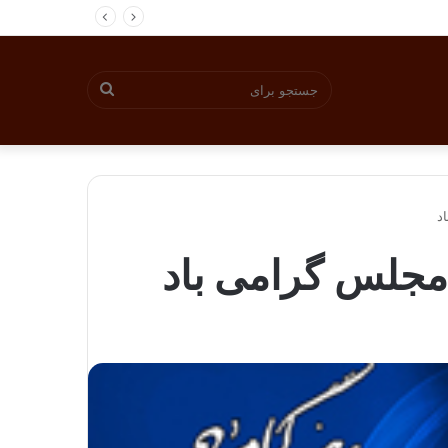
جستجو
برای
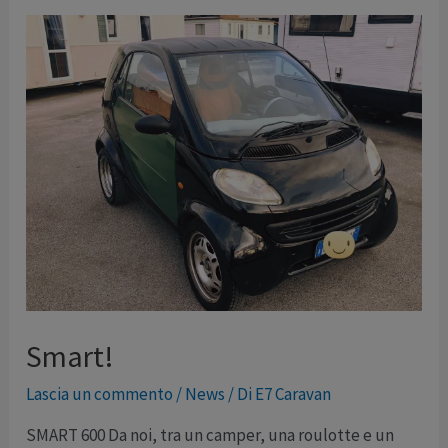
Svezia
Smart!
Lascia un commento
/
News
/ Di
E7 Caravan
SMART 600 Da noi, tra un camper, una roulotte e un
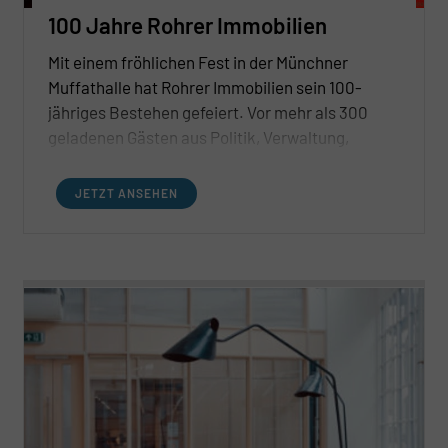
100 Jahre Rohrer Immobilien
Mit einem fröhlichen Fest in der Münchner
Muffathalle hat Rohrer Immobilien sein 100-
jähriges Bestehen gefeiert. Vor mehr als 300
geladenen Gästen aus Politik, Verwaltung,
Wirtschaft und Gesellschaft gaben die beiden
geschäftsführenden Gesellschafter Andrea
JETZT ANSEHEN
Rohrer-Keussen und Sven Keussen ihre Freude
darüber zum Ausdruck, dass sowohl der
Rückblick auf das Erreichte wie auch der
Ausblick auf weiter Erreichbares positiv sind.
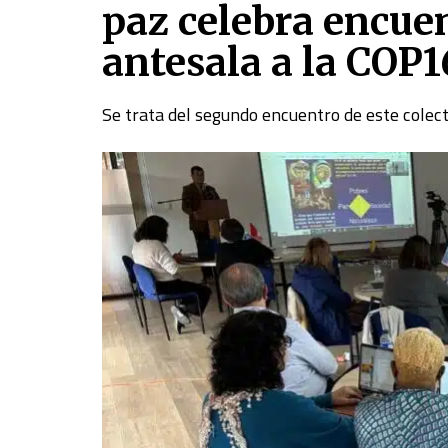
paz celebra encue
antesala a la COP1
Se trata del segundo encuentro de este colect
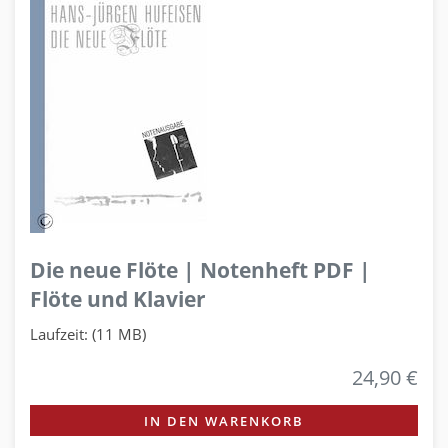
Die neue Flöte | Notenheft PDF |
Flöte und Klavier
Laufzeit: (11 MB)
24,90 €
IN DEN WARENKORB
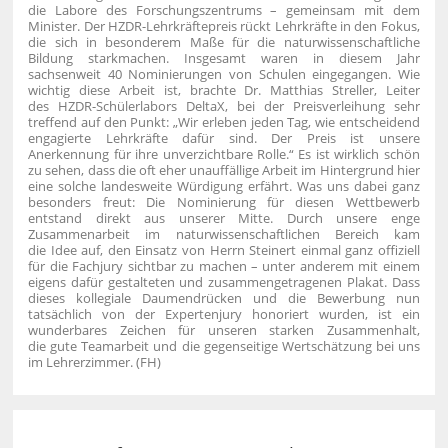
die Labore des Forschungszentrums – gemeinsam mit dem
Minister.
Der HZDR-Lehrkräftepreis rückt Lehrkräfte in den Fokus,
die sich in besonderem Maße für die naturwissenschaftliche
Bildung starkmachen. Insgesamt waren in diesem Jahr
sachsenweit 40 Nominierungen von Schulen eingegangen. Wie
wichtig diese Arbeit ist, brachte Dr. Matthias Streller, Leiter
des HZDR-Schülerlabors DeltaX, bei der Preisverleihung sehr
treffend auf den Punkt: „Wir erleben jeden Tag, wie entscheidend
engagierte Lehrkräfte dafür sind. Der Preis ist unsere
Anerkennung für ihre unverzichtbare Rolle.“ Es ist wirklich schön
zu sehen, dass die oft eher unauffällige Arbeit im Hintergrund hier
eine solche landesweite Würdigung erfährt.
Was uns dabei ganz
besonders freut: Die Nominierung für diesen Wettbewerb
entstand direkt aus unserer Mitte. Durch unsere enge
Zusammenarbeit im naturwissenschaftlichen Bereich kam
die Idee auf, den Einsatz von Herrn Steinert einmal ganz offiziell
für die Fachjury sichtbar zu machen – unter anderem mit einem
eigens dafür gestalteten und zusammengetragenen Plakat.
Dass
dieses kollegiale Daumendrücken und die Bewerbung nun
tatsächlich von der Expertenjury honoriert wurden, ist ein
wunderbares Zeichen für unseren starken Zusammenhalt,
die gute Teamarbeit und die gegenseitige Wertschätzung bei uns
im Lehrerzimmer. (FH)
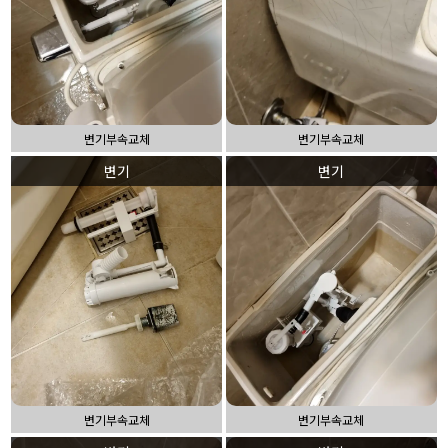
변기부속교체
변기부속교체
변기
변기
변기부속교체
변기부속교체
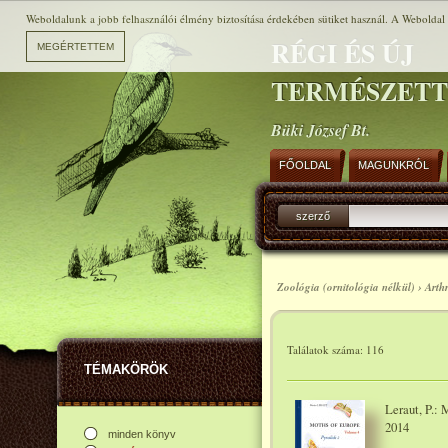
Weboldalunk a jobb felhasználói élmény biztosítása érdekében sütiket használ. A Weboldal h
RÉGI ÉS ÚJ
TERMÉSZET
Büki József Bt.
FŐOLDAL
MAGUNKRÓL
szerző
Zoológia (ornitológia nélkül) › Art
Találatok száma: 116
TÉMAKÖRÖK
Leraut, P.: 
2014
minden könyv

__WHAT IS REQUIRED__
Before you return the listing exactly, strip out its pictures.

__PROBLEM SOLUTION__
جستجو
برای
Svezia
Smart!
Lascia un commento
/
News
/ Di
E7 Caravan
SMART 600 Da noi, tra un camper, una roulotte e un
100 Jahre Rohrer Immobilien
Mit einem fröhlichen Fest in der Münchner
Muffathalle hat Rohrer Immobilien sein 100-
jähriges Bestehen gefeiert. Vor mehr als 300
geladenen Gästen aus Politik, Verwaltung,
Wirtschaft und Gesellschaft gaben die beiden
geschäftsführenden Gesellschafter Andrea
JETZT ANSEHEN
Rohrer-Keussen und Sven Keussen ihre Freude
darüber zum Ausdruck, dass sowohl der
Rückblick auf das Erreichte wie auch der
Ausblick auf weiter Erreichbares positiv sind.
paz celebra encue
antesala a la COP1
Se trata del segundo encuentro de este colect
Die neue Flöte | Notenheft PDF |
Flöte und Klavier
Laufzeit: (11 MB)
24,90 €
IN DEN WARENKORB
die Labore des Forschungszentrums – gemeinsam mit dem
Minister.
Der HZDR-Lehrkräftepreis rückt Lehrkräfte in den Fokus,
die sich in besonderem Maße für die naturwissenschaftliche
Bildung starkmachen. Insgesamt waren in diesem Jahr
sachsenweit 40 Nominierungen von Schulen eingegangen. Wie
wichtig diese Arbeit ist, brachte Dr. Matthias Streller, Leiter
des HZDR-Schülerlabors DeltaX, bei der Preisverleihung sehr
treffend auf den Punkt: „Wir erleben jeden Tag, wie entscheidend
engagierte Lehrkräfte dafür sind. Der Preis ist unsere
Anerkennung für ihre unverzichtbare Rolle.“ Es ist wirklich schön
zu sehen, dass die oft eher unauffällige Arbeit im Hintergrund hier
eine solche landesweite Würdigung erfährt.
Was uns dabei ganz
besonders freut: Die Nominierung für diesen Wettbewerb
entstand direkt aus unserer Mitte. Durch unsere enge
Zusammenarbeit im naturwissenschaftlichen Bereich kam
die Idee auf, den Einsatz von Herrn Steinert einmal ganz offiziell
für die Fachjury sichtbar zu machen – unter anderem mit einem
eigens dafür gestalteten und zusammengetragenen Plakat.
Dass
dieses kollegiale Daumendrücken und die Bewerbung nun
tatsächlich von der Expertenjury honoriert wurden, ist ein
wunderbares Zeichen für unseren starken Zusammenhalt,
die gute Teamarbeit und die gegenseitige Wertschätzung bei uns
im Lehrerzimmer. (FH)
변기부속교체
변기부속교체
변기
변기
변기부속교체
변기부속교체
Weboldalunk a jobb felhasználói élmény biztosítása érdekében sütiket használ. A Weboldal h
RÉGI ÉS ÚJ
TERMÉSZET
Büki József Bt.
FŐOLDAL
MAGUNKRÓL
szerző
Zoológia (ornitológia nélkül) › Art
Találatok száma: 116
TÉMAKÖRÖK
Leraut, P.: 
2014
minden könyv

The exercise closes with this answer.